Lifetimes on Associated Types

I've got this trait...

trait Consume {
    type O;
    fn f<'a>(&self, &'a [u8]) -> Self::O;
}

This is really the ideal way I want to define this trait. Anything that impls Consume knows how to take a slice and produce some O in the type family. Good. But I've got this weird struct...

struct Ident<C: Consume>(C);

impl<C: Consume> Consume for Ident<C> {
    type O = &'a [u8];
    fn f<'a>(&self, s: &'a [u8]) -> &'a [u8]  {
        &s[1..]
    }
}

Which does something very benign to the slice in question. Now unfortunately, this doesn't compile, because I haven't declared the lifetime 'a. But if I move it up to the impl, where it will be in scope for the associated type, I suddenly get a compiler error that my lifetime is not constrained by anything! It's a Catch-22!

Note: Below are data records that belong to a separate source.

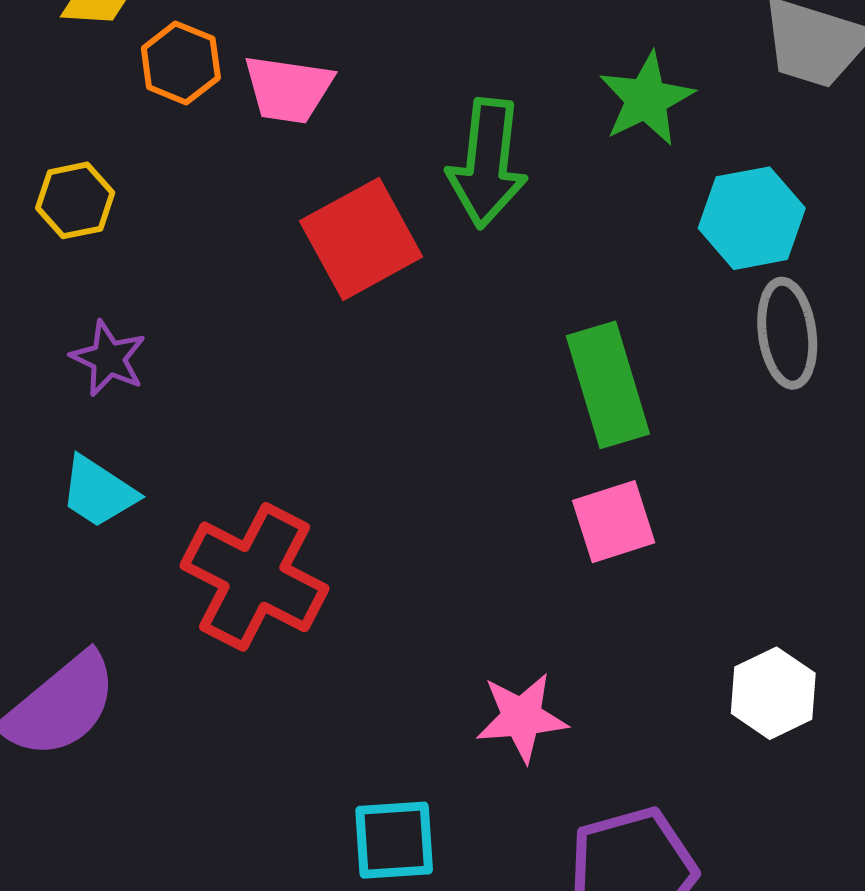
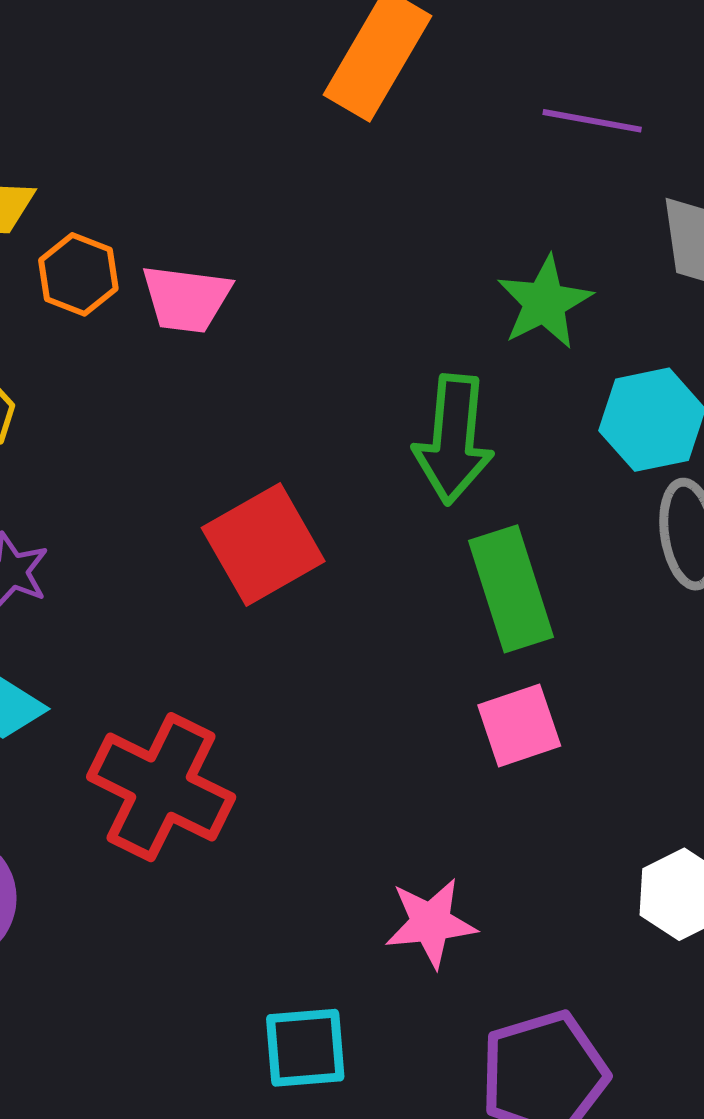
green arrow: (487, 163) -> (454, 439), moved
red square: (361, 239) -> (263, 545), moved

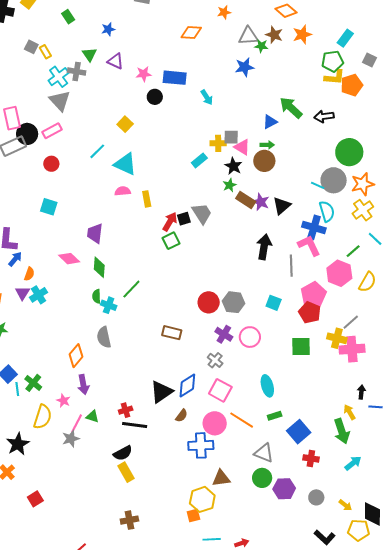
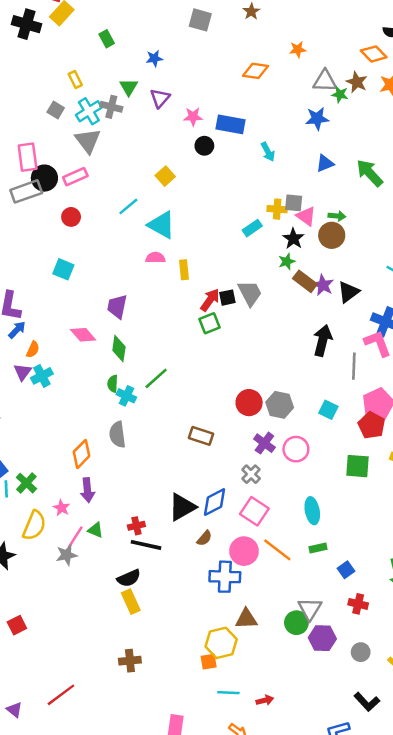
gray square: (31, 47) -> (56, 110), moved
purple triangle: (115, 61) -> (160, 98), turned 42
blue triangle: (270, 122) -> (325, 163), moved
blue square: (299, 432) -> (346, 570), size x0.6
gray triangle: (264, 453) -> (310, 609), moved, turned 35

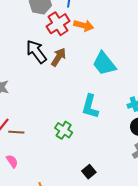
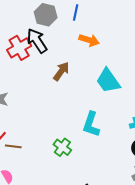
red cross: (58, 24) -> (19, 48), moved
black arrow: (36, 52) -> (37, 41), moved

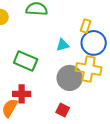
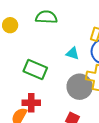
cyan triangle: (63, 45) -> (73, 53), turned 32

Really, what I'm looking for is a way to say "this has a type that is related to some other generic function", without touching the trait definition itself. Does for syntax help here? Or should I give Ident some phantom data to hold on to the lifetime? But I wouldn't want to do that, either, because the lifetime of Ident actually has nothing to do with the lifetime of the struct!

I am surely confused.

2 Likes

If the lifetime needs to be referenced in the associated type, it had to be the trait's parameter:

trait Consume<'a> {
    type O;
    fn f(&self, &'a [u8]) -> Self::O;
}

Relevant: Implementing FnMut with lifetime

2 Likes

This is basically higher-kinded types; the associated type is parameterised by the lifetime, as there's no connection between the lifetime declared in the function and the one in the type (as you noted). A proposed syntax for the functionality is something like:

trait Combine {
    type O<'x>;
    fn f<'a>(&self, &'a [u8]) -> Self::O<'a>;
}

// ...

struct Ident<C: Consume>(C);

impl<C: Consume> Consume for Ident<C> {
    type O<'x> = &'x [u8];
    fn f<'a>(&self, s: &'a [u8]) -> &'a [u8]  {
        &s[1..]
    }
}

Unfortunately, this doesn't work now.

The for syntax is a little bit related (although it is handling higher-rankedness, rather than high-kindedness), but it doesn't work for that exact code. However, it is helpful if one moves the lifetime to the trait, as @gkoz demonstrates, then a bound that was T: Combine should be written T: for<'a> Combine<'a> and should (I think) achieve the same purpose.

2 Likes

It's so obvious that this is a higher kindled type that it didn't even occur to me until now. Than you both. I will add the parameter to the trait, for now, but it is unfortunate that every implementer of the trait has to worry about the lifetime. For syntax does help in that case, but the types still look messy. :confused:

What's the reason for needing generic items to be constrained by the top part of a trait rather than, say, items?

3 Likes

I'm not sure what you're saying here and can't parse

impl Consume for MyStruct where for<'a> MyStruct: Consume<'a>

Also I'd encourage you to drop the lifetime in

fn f<'a>(&self, s: &'a [u8]) -> Self::O

because it's a more noisy equivalent of

fn f(&self, s: &[u8]) -> Self::O

I was actually incorrect, I didn't check if that compiled.

Anyway, I can't do that, because Self::O in this case has the same lifetime as s, so the entire trait needs to be generic.

It's not so bad.

If the parameter is on the trait, sure, but if it's on the function and used exactly once it's just noise.